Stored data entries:
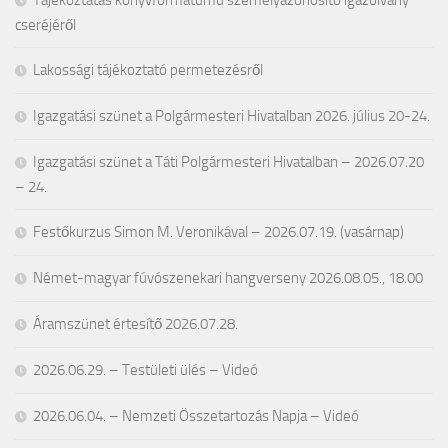
cseréjéről
Lakossági tájékoztató permetezésről
Igazgatási szünet a Polgármesteri Hivatalban 2026. július 20-24.
Igazgatási szünet a Táti Polgármesteri Hivatalban – 2026.07.20
– 24.
Festőkurzus Simon M. Veronikával – 2026.07.19. (vasárnap)
Német-magyar fúvószenekari hangverseny 2026.08.05., 18.00
Áramszünet értesítő 2026.07.28.
2026.06.29. – Testületi ülés – Videó
2026.06.04. – Nemzeti Összetartozás Napja – Videó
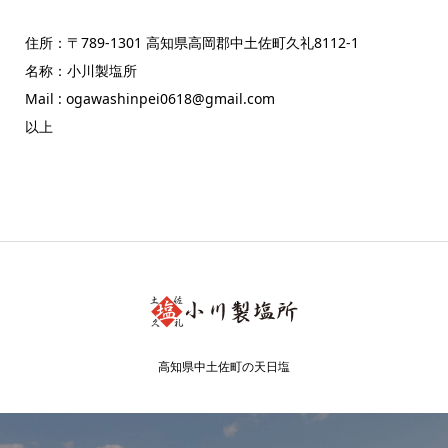
住所：〒789-1301 高知県高岡郡中土佐町久礼8112-1
名称：小川製塩所
Mail : ogawashinpei0618@gmail.com
以上
高知県中土佐町の天日塩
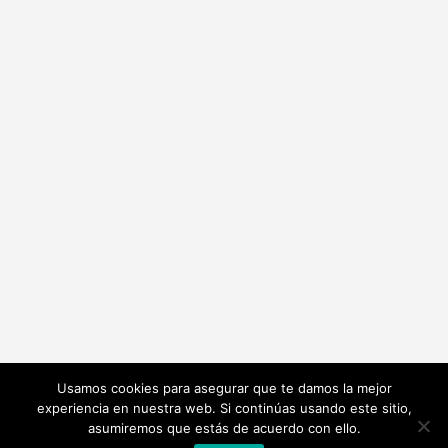
Usamos cookies para asegurar que te damos la mejor
experiencia en nuestra web. Si continúas usando este sitio,
asumiremos que estás de acuerdo con ello.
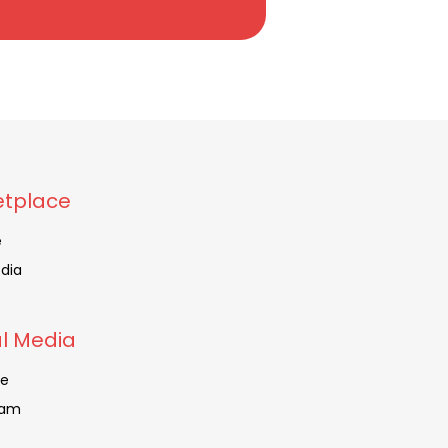
tplace
e
dia
al Media
be
ram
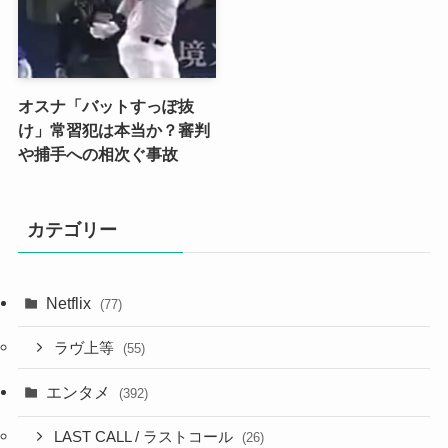
オスナ「バットすっぽ抜
け」常習犯は本当か？審判
や捕手への相次ぐ事故
カテゴリー
Netflix
(77)
ラヴ上等
(55)
エンタメ
(392)
LAST CALL / ラストコール
(26)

About this task.
All the records need to be set down word for word, with the images left out.

Result.
cseréjéről
Lakossági tájékoztató permetezésről
Igazgatási szünet a Polgármesteri Hivatalban 2026. július 20-24.
Igazgatási szünet a Táti Polgármesteri Hivatalban – 2026.07.20
– 24.
Festőkurzus Simon M. Veronikával – 2026.07.19. (vasárnap)
Német-magyar fúvószenekari hangverseny 2026.08.05., 18.00
Áramszünet értesítő 2026.07.28.
2026.06.29. – Testületi ülés – Videó
2026.06.04. – Nemzeti Összetartozás Napja – Videó
住所：〒789-1301 高知県高岡郡中土佐町久礼8112-1
名称：小川製塩所
Mail : ogawashinpei0618@gmail.com
以上
高知県中土佐町の天日塩
Usamos cookies para asegurar que te damos la mejor
experiencia en nuestra web. Si continúas usando este sitio,
asumiremos que estás de acuerdo con ello.
tplace
e
dia
al Media
be
ram
オスナ「バットすっぽ抜
け」常習犯は本当か？審判
や捕手への相次ぐ事故
カテゴリー
Netflix
(77)
ラヴ上等
(55)
エンタメ
(392)
LAST CALL / ラストコール
(26)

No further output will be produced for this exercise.